Francis Greenwood Peabody

1847-1936




Courtesy of the Andover-Harvard Theological Library


After serving for five years as the minister of the First Church (Unitarian) in Harvard Square, Peabody taught college and theological students Christian ethics at Harvard, specializing in pioneer applications of religion to social problems. Undergraduates described his course as “Peabody’s drainage, drunkenness, and divorce.” His primary book, Jesus Christ and the Social Question, called for social reform rather than a radical reconstruction of society. It emphasized cooperation rather than class conflict. Incidentally, he dared to proclaim, “Jesus Christ came to save men from theologians.”

Peabody served for forty years as a trustee of the Hampton Institute designed to promote the advancement of the American Indian and the American Negro. He was helpful in the founding of the social service and social outreach of college students through the Phillips Brooks House Association.

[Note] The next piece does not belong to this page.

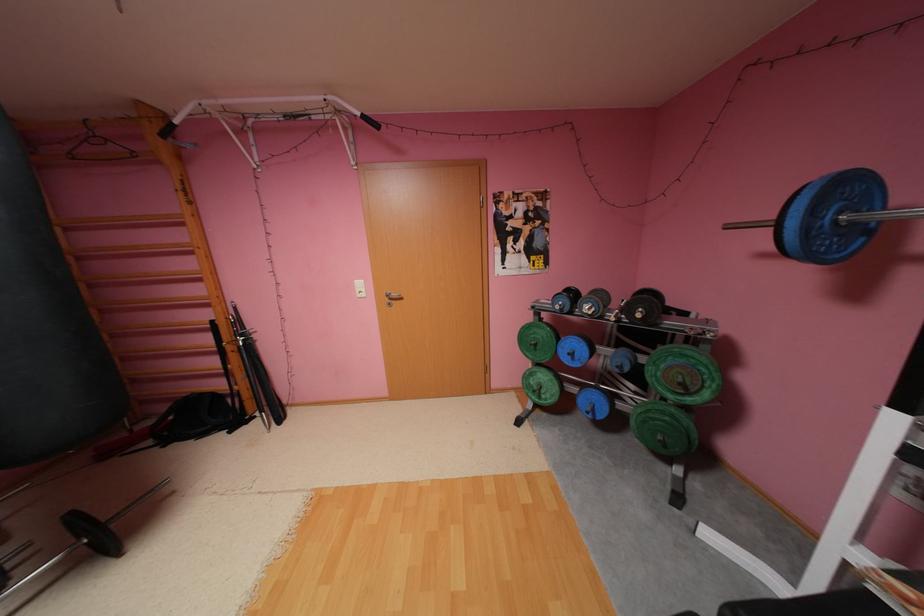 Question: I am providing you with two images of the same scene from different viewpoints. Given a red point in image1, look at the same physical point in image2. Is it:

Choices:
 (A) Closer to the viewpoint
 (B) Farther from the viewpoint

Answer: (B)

In order to facilitate his teaching, he introduced the first university department of social ethics and supplemented it by founding the Social Ethics Museum featuring 6,000 photographs relevant to social reform in America’s 1895-1910 period of rapid urbanization, industrialism and immigration. The photos are now part of Harvard's Fogg Museum. The Museum of Modern Art in New York mounted an exhibition of these candid images of Ellis Island, hospitals, housing, and education in various states in the Midwest as well as the North and the South.

Now standing visibly in appreciation of the life of Francis Greenwood Peabody is the Peabody Terrace along the Charles River, a three-tower complex for married students—one of the most notable designs of Josep Lluis Sert.